In a community known for its history, architecture and of course, cemeteries, this might be the last thing you would expect to be an issue in Savannah.
For more than 200 years, communities across the south have had to set aside entire sections of public cemeteries for what are called Pauper's graves - a place to bury the dead when the next-of-kin could not be found or could not afford a proper burial.
Those pauper graves were relegated to the site in the Laurel Grove Cemetery. In fact, it became part of city code back in 1863. At that time, they called it the "strangers ground.” That was good for about 100 years, then the cemetery simply ran out of space, forcing Savannah to find another place to store those unclaimed remains.
Chatham County now stores the remains of those who pass (with no one to claim them) in a 10x10 storage closet next to the Coroner's office. The current count is more than 250. That is - 250 boxes of the cremated remains of Savannah brothers, sons, mothers, and daughters.
David Klugh: "How dignified is it to store 250 bodies in a closet in the Coroner's office?"

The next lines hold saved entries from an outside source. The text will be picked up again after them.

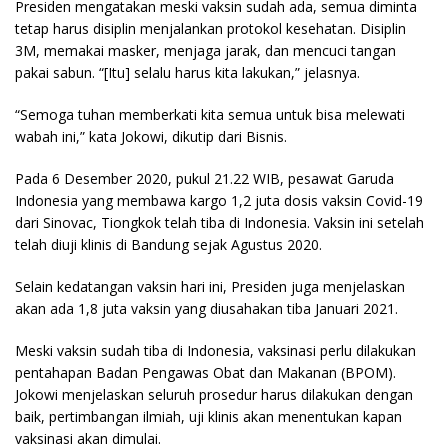
Presiden mengatakan meski vaksin sudah ada, semua diminta
tetap harus disiplin menjalankan protokol kesehatan. Disiplin
3M, memakai masker, menjaga jarak, dan mencuci tangan
pakai sabun. “[Itu] selalu harus kita lakukan,” jelasnya.
“Semoga tuhan memberkati kita semua untuk bisa melewati
wabah ini,” kata Jokowi, dikutip dari Bisnis.
Pada 6 Desember 2020, pukul 21.22 WIB, pesawat Garuda
Indonesia yang membawa kargo 1,2 juta dosis vaksin Covid-19
dari Sinovac, Tiongkok telah tiba di Indonesia. Vaksin ini setelah
telah diuji klinis di Bandung sejak Agustus 2020.
Selain kedatangan vaksin hari ini, Presiden juga menjelaskan
akan ada 1,8 juta vaksin yang diusahakan tiba Januari 2021.
Meski vaksin sudah tiba di Indonesia, vaksinasi perlu dilakukan
pentahapan Badan Pengawas Obat dan Makanan (BPOM).
Jokowi menjelaskan seluruh prosedur harus dilakukan dengan
baik, pertimbangan ilmiah, uji klinis akan menentukan kapan
vaksinasi akan dimulai.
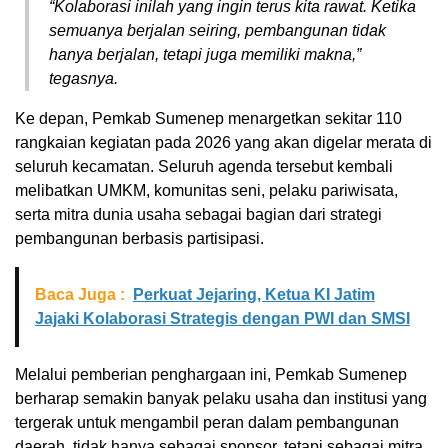
“Kolaborasi inilah yang ingin terus kita rawat. Ketika
semuanya berjalan seiring, pembangunan tidak
hanya berjalan, tetapi juga memiliki makna,”
tegasnya.
Ke depan, Pemkab Sumenep menargetkan sekitar 110
rangkaian kegiatan pada 2026 yang akan digelar merata di
seluruh kecamatan. Seluruh agenda tersebut kembali
melibatkan UMKM, komunitas seni, pelaku pariwisata,
serta mitra dunia usaha sebagai bagian dari strategi
pembangunan berbasis partisipasi.
Baca Juga :
Perkuat Jejaring, Ketua KI Jatim
Jajaki Kolaborasi Strategis dengan PWI dan SMSI
Melalui pemberian penghargaan ini, Pemkab Sumenep
berharap semakin banyak pelaku usaha dan institusi yang
tergerak untuk mengambil peran dalam pembangunan
daerah, tidak hanya sebagai sponsor, tetapi sebagai mitra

Bill Wesinger, Coroner: "It's not what any of us would want."
DK: "And it's not something you've got a choice over, is it?”
Dr. Wessinger is simply doing his job. You see, Georgia law says he is the only one who can keep them.
BW: "In the last 12 months, we've had approximately 22."
DK: "That's a huge number."
BW: "Now, that includes several where we're still doing due diligence, trying to locate next of kin."
That due diligence includes hours of phone calls, letters, and investigation aimed at finding a family member to claim the body. It rarely works. And, as the years pass, the number coming in is only growing. So too is the cost to tax-payers, like you. The 22 unclaimed bodies that came in last year alone cost the county nearly $40,000.
With an average of 25 unclaimed bodies being added every year now, there is no question that the Chatham County Coroner is going to run out of room in just a few years. So, now the county has stepped forward with a plan to not only find a better way to store these remains, but a more dignified way to treat those who have passed.
"It's an embarrassment,” said County Administrator, Lee Smith.
Smith is no more accepting of this "embarrassment" than the Coroner. And, he has an idea - a way to dig the county out of a problem that is already out of control. One-hundred-and-fifty years after the area first addressed this problem with the stranger ground, Savannah is once again looking for a piece of land; something the rest of us take for granted - a place for hundreds to rest in peace.
"Maybe a quarter of an acre that has some nice trees, some nice landscaping, and a monument that may then describe the name of the person,” said Smith.
No site for this Columbarium has been chosen. And, while dignity will have a price, the hope is this site will be on land and already owned by the county.
"They're in a closet. That's not appropriate. I don't think taxpayers realize the job that the county has,” said Smith. “The Coroner, Commissioners, we take care of unclaimed bodies. Plus, 90 percent of these will never be claimed. Therefore, if we need to inter these ashes somewhere, let's do it in a respectable place."
"It does give people proper respect, and it gives families an opportunity to visit the area. Life is precious. Life is to be preserved. And these folks are worthy of some respect,” said Wessinger.
The assumption is that these unclaimed bodies are only the bodies of the homeless and the destitute. That is not the case. Many are simply estranged from the families, and many are life-long residents of Savannah. All deserve the respect most of us take for granted.
Of course, we will let you know once a site for that Columbarium is found.